WHAT TO PRODUCE. Your answer should be the exact lines of the data below from the one containing "Gost podcasta Povijesni" through the one containing "sjediti između Moskve i Bruxellesa?"; please include nothing else.

Dataset records
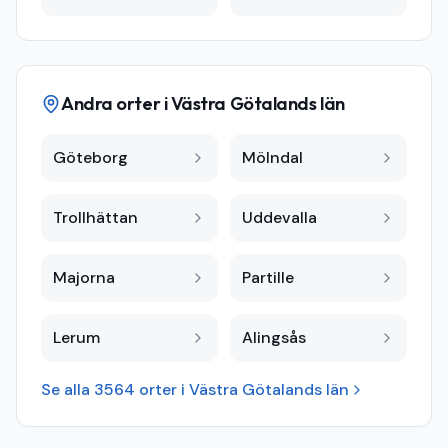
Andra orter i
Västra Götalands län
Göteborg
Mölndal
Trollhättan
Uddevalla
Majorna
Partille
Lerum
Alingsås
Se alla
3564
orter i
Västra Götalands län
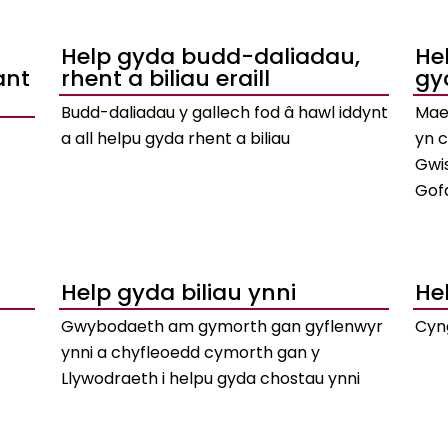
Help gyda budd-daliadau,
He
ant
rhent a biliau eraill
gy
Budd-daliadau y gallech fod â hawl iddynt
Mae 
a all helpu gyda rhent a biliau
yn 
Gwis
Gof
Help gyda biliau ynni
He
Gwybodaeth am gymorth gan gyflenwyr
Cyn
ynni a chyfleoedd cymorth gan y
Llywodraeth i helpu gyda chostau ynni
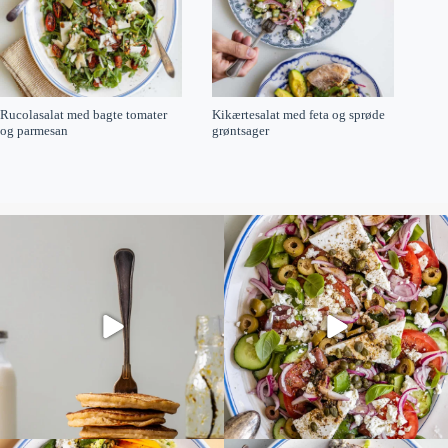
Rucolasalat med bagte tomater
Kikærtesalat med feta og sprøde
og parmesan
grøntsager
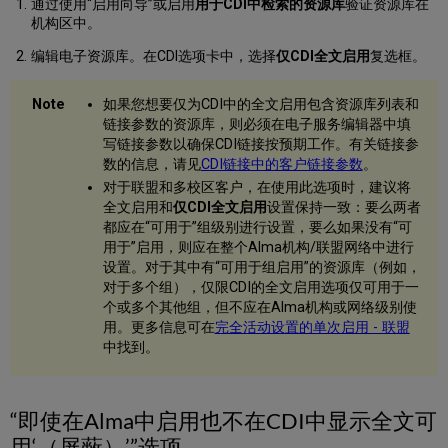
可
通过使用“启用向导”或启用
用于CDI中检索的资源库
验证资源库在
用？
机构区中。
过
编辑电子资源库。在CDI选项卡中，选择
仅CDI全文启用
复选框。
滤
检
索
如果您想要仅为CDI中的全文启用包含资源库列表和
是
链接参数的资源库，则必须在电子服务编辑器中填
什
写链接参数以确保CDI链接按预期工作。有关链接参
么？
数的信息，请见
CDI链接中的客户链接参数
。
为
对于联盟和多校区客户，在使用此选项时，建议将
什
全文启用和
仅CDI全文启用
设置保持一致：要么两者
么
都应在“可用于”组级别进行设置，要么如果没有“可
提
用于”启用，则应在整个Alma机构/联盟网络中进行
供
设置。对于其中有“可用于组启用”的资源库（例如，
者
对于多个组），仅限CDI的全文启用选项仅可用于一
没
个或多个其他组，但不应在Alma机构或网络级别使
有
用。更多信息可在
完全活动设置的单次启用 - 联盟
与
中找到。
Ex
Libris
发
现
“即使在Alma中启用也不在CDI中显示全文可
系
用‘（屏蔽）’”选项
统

* * *

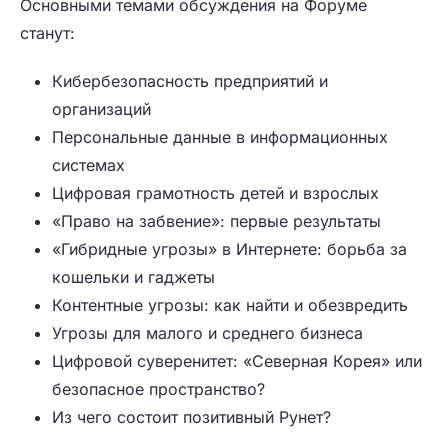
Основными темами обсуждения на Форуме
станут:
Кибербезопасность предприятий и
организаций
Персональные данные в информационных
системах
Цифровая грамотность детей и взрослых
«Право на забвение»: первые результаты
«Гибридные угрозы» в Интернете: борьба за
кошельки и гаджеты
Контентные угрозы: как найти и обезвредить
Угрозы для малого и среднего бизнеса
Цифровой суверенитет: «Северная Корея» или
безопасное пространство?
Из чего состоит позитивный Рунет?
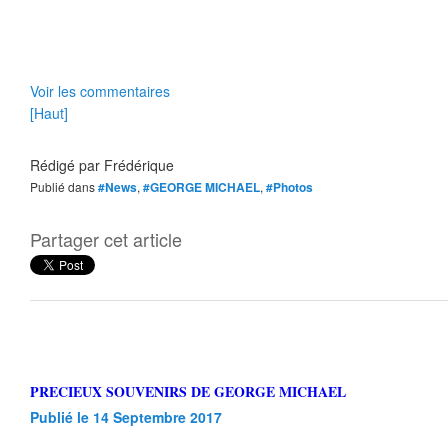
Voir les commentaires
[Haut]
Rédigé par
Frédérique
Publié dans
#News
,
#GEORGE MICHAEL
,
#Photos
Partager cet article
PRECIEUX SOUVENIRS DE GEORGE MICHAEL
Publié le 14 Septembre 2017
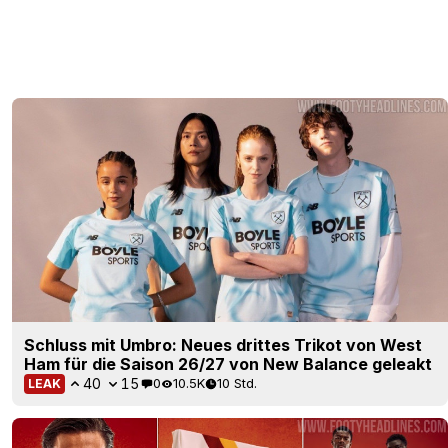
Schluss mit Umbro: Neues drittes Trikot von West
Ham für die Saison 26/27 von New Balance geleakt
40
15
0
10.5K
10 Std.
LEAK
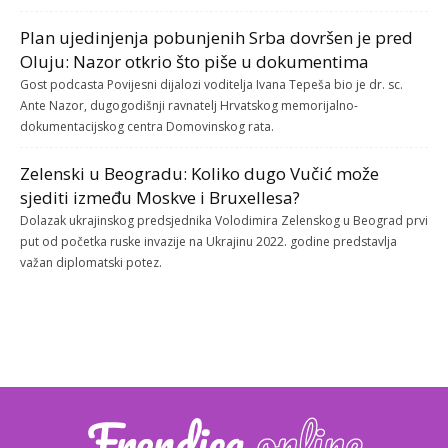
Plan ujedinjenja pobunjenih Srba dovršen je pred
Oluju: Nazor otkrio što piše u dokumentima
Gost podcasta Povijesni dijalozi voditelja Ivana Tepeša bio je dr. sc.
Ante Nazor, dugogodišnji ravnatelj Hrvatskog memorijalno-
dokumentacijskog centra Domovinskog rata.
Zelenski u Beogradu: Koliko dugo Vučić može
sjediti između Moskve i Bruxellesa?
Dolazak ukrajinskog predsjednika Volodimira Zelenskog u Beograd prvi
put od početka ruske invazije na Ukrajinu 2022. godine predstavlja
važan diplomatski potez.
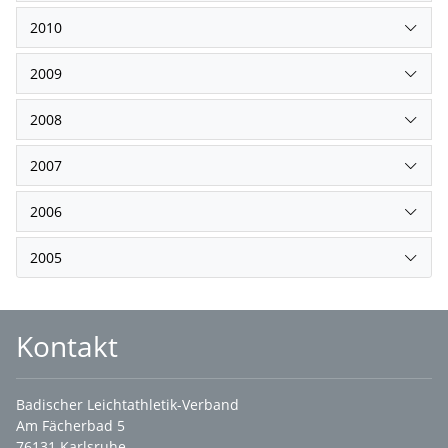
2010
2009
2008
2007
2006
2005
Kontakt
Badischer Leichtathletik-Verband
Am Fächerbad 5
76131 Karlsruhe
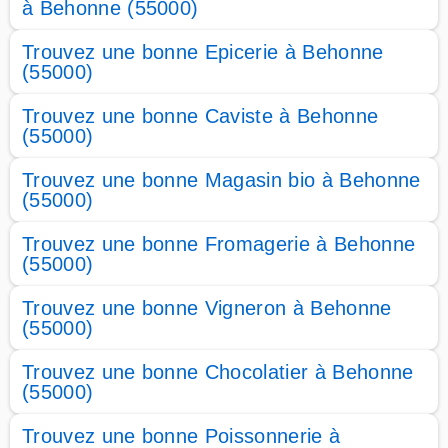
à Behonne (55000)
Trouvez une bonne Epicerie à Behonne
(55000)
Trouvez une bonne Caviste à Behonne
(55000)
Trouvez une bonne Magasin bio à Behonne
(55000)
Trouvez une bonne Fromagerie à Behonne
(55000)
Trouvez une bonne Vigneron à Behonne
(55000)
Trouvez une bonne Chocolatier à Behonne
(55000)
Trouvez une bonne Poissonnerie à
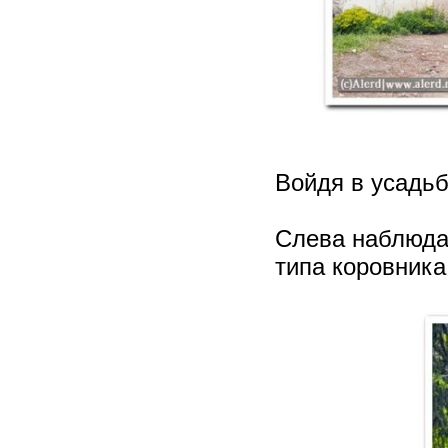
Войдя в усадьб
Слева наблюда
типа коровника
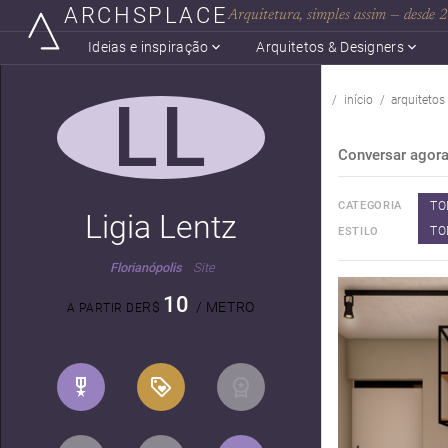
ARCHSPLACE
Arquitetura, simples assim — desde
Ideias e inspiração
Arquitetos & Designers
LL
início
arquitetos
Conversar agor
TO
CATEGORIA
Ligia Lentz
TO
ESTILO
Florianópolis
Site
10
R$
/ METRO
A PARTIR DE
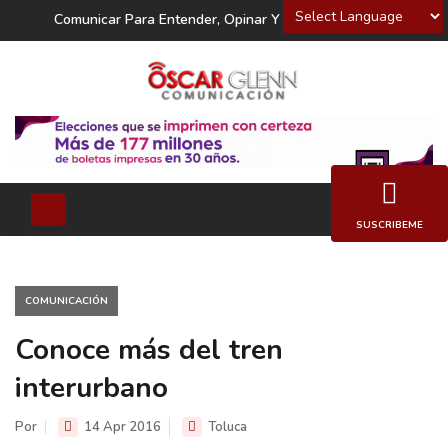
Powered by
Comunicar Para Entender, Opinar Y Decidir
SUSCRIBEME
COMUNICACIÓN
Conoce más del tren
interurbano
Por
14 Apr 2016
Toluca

EXERCISE ANSWER.
Gost podcasta Povijesni dijalozi voditelja Ivana Tepeša bio je dr. sc.
Ante Nazor, dugogodišnji ravnatelj Hrvatskog memorijalno-
dokumentacijskog centra Domovinskog rata.
Zelenski u Beogradu: Koliko dugo Vučić može
sjediti između Moskve i Bruxellesa?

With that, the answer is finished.